#### Information:
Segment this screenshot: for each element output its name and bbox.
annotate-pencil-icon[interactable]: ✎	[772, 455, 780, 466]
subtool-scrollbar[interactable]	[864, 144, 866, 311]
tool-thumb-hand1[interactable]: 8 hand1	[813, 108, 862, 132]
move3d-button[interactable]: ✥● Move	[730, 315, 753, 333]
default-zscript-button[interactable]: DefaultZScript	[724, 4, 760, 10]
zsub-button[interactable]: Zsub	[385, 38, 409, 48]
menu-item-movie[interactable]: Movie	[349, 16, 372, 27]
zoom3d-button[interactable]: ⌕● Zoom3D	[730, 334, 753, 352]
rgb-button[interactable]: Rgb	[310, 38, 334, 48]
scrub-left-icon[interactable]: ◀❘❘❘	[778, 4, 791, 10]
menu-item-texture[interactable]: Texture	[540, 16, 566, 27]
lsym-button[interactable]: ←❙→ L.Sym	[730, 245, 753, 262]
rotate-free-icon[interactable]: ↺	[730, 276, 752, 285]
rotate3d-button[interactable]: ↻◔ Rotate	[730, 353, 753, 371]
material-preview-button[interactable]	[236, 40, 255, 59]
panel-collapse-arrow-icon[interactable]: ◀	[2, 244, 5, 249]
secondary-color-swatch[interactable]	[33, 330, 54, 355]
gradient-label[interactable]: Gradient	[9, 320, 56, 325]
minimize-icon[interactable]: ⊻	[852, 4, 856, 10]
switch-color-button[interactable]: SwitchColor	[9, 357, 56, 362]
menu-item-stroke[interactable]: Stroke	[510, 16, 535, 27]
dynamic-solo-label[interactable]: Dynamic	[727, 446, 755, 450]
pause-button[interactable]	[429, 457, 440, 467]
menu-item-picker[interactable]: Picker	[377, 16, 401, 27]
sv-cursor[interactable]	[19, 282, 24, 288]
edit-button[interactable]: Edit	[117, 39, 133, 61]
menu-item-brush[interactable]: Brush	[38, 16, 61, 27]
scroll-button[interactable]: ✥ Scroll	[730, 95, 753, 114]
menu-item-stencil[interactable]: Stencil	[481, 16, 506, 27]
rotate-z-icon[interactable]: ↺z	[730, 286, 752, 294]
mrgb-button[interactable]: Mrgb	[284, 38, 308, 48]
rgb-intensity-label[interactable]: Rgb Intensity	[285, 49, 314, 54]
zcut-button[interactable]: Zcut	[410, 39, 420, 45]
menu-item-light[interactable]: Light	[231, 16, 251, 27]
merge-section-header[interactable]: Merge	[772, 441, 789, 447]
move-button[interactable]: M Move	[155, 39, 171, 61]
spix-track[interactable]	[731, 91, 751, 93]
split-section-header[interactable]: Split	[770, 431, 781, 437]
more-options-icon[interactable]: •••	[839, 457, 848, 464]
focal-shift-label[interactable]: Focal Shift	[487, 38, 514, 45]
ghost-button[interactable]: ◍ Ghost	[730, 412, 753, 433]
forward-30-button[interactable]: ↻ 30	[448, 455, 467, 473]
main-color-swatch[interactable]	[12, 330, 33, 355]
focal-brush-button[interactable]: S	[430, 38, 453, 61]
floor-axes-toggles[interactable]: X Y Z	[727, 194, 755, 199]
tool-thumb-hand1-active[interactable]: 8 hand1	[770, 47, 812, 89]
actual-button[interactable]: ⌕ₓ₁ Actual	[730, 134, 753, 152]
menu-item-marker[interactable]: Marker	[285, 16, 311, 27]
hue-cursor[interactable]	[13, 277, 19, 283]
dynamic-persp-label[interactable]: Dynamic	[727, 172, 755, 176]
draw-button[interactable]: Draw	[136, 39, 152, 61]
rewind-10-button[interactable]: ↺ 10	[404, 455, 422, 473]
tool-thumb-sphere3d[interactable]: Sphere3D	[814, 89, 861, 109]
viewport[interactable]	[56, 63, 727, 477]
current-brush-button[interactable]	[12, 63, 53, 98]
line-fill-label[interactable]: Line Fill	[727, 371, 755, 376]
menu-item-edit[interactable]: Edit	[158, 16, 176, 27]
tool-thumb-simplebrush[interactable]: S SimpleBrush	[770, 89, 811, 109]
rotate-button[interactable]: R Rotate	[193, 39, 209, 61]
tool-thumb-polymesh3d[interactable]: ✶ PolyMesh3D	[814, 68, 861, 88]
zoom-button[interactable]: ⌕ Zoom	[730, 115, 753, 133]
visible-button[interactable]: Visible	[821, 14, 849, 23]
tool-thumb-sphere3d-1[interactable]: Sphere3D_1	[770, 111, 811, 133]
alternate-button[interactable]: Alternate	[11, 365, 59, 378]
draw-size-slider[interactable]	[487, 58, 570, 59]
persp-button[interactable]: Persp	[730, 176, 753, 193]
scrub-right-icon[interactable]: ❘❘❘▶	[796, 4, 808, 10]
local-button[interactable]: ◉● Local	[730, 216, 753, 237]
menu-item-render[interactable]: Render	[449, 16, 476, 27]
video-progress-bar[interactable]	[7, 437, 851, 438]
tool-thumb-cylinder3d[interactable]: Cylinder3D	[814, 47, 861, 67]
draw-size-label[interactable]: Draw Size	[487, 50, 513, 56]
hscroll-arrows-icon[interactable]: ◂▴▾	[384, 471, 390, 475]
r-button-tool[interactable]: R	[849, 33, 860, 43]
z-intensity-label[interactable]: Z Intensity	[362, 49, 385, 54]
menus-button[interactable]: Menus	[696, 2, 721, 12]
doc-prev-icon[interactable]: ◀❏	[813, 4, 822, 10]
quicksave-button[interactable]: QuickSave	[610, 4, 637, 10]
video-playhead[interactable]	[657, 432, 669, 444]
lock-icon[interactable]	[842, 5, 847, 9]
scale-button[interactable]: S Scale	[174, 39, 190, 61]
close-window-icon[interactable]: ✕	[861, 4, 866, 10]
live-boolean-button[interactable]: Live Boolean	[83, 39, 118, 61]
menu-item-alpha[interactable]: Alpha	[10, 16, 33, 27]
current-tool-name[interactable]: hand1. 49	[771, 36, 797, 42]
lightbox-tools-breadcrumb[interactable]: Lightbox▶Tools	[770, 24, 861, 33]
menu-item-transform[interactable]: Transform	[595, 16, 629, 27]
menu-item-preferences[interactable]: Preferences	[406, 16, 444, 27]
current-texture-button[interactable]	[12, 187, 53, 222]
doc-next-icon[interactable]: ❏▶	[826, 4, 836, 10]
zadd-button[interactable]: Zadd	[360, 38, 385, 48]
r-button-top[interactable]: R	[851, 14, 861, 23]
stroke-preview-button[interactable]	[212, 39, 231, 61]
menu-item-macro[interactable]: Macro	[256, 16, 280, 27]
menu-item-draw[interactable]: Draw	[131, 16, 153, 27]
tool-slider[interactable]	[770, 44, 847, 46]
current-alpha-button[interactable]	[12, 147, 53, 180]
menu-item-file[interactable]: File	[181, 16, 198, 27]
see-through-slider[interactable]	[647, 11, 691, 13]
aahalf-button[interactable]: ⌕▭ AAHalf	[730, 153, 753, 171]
* * *
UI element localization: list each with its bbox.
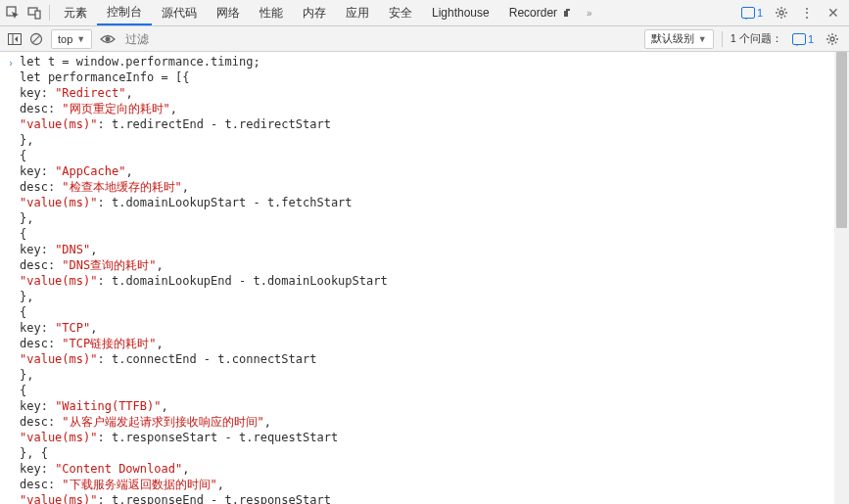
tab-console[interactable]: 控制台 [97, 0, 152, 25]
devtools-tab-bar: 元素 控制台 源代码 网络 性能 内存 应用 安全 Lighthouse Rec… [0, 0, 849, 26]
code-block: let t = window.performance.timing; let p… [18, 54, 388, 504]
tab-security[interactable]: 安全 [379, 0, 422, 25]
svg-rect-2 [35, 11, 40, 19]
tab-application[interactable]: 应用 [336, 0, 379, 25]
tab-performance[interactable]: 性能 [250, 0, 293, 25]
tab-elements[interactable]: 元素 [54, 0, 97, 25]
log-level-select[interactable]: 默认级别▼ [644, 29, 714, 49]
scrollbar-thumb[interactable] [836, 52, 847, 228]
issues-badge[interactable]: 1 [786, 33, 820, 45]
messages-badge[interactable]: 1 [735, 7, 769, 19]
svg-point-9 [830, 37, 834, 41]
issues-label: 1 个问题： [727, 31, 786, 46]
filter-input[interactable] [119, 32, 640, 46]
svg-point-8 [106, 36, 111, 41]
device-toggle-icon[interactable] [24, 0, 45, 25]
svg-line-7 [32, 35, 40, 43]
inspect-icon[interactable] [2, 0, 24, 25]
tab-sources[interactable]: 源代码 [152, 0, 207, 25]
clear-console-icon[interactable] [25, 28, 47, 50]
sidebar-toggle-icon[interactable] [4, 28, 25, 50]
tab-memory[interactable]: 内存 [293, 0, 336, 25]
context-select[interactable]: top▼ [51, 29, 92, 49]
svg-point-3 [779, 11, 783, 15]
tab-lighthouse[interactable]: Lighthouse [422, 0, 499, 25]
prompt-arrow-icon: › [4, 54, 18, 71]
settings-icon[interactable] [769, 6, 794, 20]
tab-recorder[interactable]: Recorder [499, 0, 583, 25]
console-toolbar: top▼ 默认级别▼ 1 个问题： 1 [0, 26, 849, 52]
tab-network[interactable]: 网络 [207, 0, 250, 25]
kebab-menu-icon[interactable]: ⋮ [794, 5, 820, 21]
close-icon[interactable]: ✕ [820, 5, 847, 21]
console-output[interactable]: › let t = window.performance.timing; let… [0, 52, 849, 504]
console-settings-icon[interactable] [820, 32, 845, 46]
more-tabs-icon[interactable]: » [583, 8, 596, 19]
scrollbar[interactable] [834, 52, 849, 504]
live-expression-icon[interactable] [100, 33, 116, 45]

#### Work required:
Count the lines above that contain the word "size". Give only the number.

#### Answer to this task:
2